Sunday, August 27, 2006

Group Policy: SBS Admins - Enable the Windows Firewall for your Windows XP SP2 clients

A while ago I did a post on configuring the Windows Firewall using Group Policy to get WMI scripts running against Windows XP SP2 clients. Since then it’s been on my list to do an expanded article going over the benefits of using the Windows Firewall, primarily because I see so many SBS environments that simply aren’t taking advantage of it.

So I’ll start by hitting the highlights, beginning with a financial incentive.

It’s free.

Since I’m bridging the SBS-Enterprise gap today, that’s always a good incentive for the SMB market – and something that corporations can get behind.

It works.

So there… not only is it free, but it actually does what it’s advertised to do… helps stop the spread of bad stuff… like exploits targeting vulnerabilities patched by MS06-040. Yes, it only filters incoming traffic, but that beats not filtering any day of the week. Vista should do outbound filtering, but that's a subject for a different day.

It gives your Patch Team space to evaluate before patching.

Oh, you are the patch team? Even better… because you really should test those patches before firing them off to your entire customer base. If you’re not testing, come up with a plan to start testing. In the mean-time, start following the newsgroups, mailing lists, and web sites that give the play-by-play on new patches. Check out this link for some patching resources that I follow.

You can specify a different firewall profile depending on how the computer is connected.

Check out the Group Policy editor (gpedit.msc). You have two profiles: the Domain profile, and the Standard profile (you can find these in the Group Policy editor here: Computer Configuration>Administrative Templates>Network>Network Connections>Windows Firewall.). When enabled, the Domain profile gets applied when the computer is connected to the domain - specifically, when it sees that the DNS suffix matches your domain configuration. The standard profile can be enabled when the computer is not connected. We started out (quite a while ago), by dogfooding this with internal users – mostly developers and IT Pro’s that would readily articulate pain points. Then we turned it on for internal use, and begun tightening it down.
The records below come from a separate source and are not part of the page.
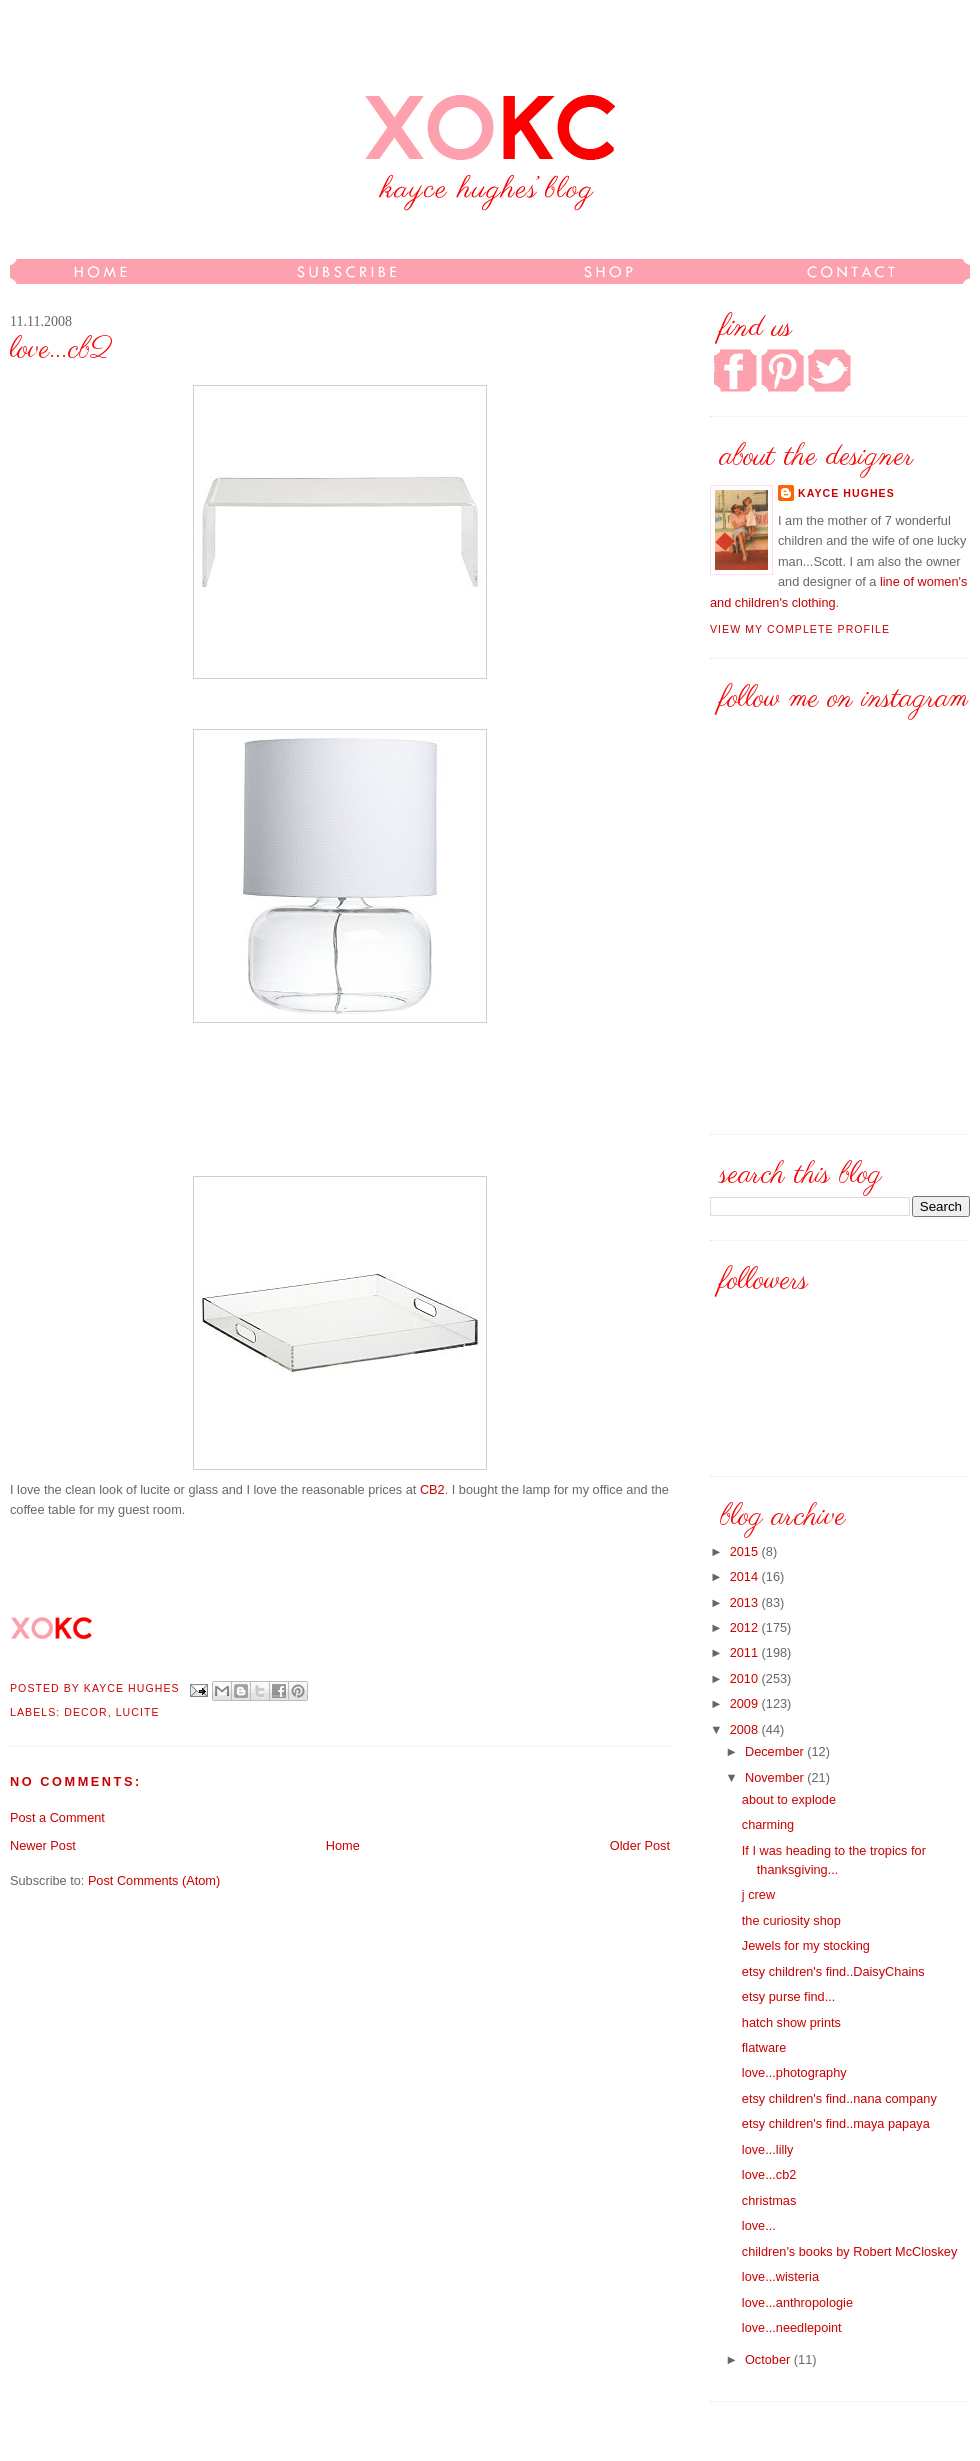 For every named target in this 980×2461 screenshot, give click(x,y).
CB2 (432, 1489)
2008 (746, 1729)
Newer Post (43, 1845)
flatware (764, 2047)
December (776, 1751)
Doesn’t enabling the Windows Firewall break-stuff?

It can. But internal testing, can really help alleviate, if not eliminate problems before a widescale rollout.

Did it break anything for you?

Not much. One thing that we did uncover was a “Scan to desktop” application that had developed quite a cult following in the office. Anything that got scanned on the scanner showed up on the desktop of the user doing the scanning. Very typical for the corporate environment … but not nearly as common in your average SBS environment. Testing revealed it prior to rolling out the Windows Firewall across the organization, and an appropriate exception was created for it.

How do you enable the Windows Firewall?

This could probably be better answered with a short How-To. This link can at least get you started; in the mean time I’ll see if I can either link something up, or create a How-To. The short version… in ADUC, create a new OU below your current “SBSComputers” OU. Throw your test computers into that OU, then turn on and configure the Windows Firewall Domain Policy using the Group Policy editor for that specific OU (Computer Configuration>Administrative Templates>Network>Network Connections>Windows Firewall). More better ways exist - but this is good for a quick and easy test ;).

Also - remember that Group Policy refreshes for Users and Computers are every 90 minutes. So you might want to do a "gpupdate /Force /Sync /Boot" on one of your test boxes to verify that the Windows Firewall gets enabled.